My favorite King story happened during another World Series, when he was general manager of the Yankees. It was the day of the last game of the 1985 World Series, and the Yankees usurped the hours before the game by scheduling a conference call to announce their new manager.

On the call with reporters, King said that he and Woody Woodward, the vice president for baseball operations, had spoken with George Steinbrenner, who had told them two weeks earlier to decide the replacement for Billy Martin.

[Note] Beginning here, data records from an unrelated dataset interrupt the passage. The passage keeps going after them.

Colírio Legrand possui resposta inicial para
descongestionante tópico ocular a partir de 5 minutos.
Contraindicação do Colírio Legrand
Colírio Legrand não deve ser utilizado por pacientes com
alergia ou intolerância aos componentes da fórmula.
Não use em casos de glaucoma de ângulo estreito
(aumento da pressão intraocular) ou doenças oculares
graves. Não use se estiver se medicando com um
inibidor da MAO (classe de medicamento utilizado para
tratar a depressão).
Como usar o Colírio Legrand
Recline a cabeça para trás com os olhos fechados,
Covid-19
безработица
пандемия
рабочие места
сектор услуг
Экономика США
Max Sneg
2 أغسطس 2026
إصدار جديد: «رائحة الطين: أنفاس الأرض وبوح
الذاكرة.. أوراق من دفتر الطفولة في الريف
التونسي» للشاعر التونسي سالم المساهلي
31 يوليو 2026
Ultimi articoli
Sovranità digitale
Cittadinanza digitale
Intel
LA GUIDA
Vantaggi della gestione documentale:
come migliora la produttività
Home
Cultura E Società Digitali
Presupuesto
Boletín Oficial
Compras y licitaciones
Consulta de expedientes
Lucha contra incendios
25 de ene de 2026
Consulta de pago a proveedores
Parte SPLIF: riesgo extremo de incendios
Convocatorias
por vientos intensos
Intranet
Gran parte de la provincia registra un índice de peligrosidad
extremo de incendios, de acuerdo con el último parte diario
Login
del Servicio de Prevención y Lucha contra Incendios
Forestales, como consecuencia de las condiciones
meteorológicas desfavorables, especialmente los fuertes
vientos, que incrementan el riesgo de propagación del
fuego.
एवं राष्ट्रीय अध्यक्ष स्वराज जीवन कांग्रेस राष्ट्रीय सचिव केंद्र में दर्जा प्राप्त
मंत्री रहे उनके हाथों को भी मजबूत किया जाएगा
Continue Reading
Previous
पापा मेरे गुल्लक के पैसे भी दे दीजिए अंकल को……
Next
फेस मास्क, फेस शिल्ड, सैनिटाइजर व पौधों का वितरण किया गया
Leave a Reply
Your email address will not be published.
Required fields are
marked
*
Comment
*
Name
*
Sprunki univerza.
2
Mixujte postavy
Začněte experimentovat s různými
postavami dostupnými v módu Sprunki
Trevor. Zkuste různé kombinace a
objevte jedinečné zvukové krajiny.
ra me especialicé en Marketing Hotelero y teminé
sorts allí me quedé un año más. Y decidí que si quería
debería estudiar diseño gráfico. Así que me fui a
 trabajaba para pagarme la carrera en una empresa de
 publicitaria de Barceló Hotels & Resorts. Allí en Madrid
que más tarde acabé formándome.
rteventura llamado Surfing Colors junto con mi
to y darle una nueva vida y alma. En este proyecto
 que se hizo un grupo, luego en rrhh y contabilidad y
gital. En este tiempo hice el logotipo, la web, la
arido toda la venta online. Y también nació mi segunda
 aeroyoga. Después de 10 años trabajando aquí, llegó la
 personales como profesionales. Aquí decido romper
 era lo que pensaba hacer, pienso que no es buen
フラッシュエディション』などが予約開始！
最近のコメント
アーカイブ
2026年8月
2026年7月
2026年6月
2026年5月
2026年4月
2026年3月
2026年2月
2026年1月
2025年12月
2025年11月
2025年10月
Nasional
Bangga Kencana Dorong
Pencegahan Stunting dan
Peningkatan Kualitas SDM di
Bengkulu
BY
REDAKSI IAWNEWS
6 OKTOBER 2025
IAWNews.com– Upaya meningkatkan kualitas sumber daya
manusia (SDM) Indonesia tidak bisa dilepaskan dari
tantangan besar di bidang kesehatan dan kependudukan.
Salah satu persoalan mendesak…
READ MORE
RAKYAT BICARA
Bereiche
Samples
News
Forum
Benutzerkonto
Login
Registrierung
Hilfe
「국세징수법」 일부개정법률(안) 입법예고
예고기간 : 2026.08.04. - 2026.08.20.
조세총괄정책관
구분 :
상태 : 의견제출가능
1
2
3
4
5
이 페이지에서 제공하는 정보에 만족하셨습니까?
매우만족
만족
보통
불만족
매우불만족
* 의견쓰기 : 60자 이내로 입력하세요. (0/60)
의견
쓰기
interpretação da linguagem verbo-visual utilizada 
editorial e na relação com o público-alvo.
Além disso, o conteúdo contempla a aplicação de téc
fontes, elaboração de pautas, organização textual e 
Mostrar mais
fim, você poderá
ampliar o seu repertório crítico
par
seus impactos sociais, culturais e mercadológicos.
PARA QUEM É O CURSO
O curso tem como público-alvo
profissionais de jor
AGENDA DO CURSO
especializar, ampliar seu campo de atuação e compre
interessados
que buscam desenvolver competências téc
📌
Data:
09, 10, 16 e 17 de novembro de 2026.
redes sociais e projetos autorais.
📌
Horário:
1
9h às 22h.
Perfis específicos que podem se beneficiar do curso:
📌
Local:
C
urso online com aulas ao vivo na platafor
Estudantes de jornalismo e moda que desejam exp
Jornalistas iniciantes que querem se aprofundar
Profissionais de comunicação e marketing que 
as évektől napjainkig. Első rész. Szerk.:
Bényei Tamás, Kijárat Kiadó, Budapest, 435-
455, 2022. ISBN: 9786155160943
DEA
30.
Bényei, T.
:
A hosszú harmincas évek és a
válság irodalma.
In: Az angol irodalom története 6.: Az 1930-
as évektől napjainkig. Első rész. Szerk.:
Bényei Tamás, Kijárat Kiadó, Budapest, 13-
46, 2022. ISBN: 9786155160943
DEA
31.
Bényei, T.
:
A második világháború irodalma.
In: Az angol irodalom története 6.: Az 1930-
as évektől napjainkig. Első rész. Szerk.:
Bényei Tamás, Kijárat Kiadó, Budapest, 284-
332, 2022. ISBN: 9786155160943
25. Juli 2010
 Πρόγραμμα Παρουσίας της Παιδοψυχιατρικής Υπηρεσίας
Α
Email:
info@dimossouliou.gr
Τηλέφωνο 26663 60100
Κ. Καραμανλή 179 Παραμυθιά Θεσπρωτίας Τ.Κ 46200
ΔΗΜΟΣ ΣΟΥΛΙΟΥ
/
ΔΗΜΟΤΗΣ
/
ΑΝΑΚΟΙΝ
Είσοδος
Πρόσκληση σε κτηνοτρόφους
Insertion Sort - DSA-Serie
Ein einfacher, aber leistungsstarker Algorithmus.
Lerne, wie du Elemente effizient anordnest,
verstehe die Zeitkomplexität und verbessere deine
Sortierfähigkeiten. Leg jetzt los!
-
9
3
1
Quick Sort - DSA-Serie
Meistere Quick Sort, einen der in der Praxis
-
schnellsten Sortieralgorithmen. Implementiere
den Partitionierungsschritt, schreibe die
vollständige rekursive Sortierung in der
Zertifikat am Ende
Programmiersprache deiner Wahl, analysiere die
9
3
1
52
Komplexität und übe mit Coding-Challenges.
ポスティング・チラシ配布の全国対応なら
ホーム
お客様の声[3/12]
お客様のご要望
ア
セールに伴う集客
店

”We called George and told him we made our decision,” King said, then related this conversation:

Steinbrenner: Who is it?

King: Lou Piniella. Boss, are you happy?

Steinbrenner: I sure am.

The idea that Steinbrenner was going to let someone else select his manager was ludicrous, of course, but Clyde told the tale in such a way that the amusement was even greater than it otherwise would have been.

 

HOW DO YOU SPELL BURRELL? KKKKKKKKKKK

Bruce Bochy has been acclaimed for his World Series managing, but his best moves were the easy ones – writing the names of Tim Lincecum, Matt Cain and Madison Bumgarner on his lineup cards and calling on Brian Wilson to get the last few outs.Pat Burrell Giants 225

But what about Bochy’s decision to stay with Pat Burrell for all but one post-season game? The best that can be said is the Giants won in spite of Bochy’s decision.

In 14 post-season games Burrell batted .143 with 6 hits. 1 home run, 4 runs batted in and 22 strikeouts in 43 at-bats. He saved his worst for last.

If strikeouts were calculated like batting averages, Burrell would have had an .846 average. Playing four of the five World Series Games – he sat out Game 4 against the right-handed Tommy Hunter but returned for Game 5 against left-hander Cliff Lee – Burrell had no hits and struck out 11 times in 13 a-bats.

In the two times he made contact he grounded to third base in the sixth inning of Game 2 and lined out to left field in the second inning of Game 5. He was 3 for 3 in strikeouts in Game 1 and 4 for 4 in Game 3.

I wanted to put Burrell’s performance – or non-performance – in perspective so I asked Bob Waterman of Elias Sports Bureau to do that. What he found is mind-boggling.

Using players who have had a minimum of 10 at-bats in a World Series, Waterman found that only three have struck out in at least 70 percent of their at-bats, meaning there were only two before Burrell: David Justice, who with the Yankees in 2001 struck out 9 times in 12 at-bats (.750), and Lefty Grove, a pitcher of all things, who with the Philadelphia Athletics in 1931 struck out 7 times in 10 at-bats (.700).

Now Burrell tops them all. He has gained a World Series ring and a dual World Series distinction – most strikeouts without any hits and highest strikeout percentage.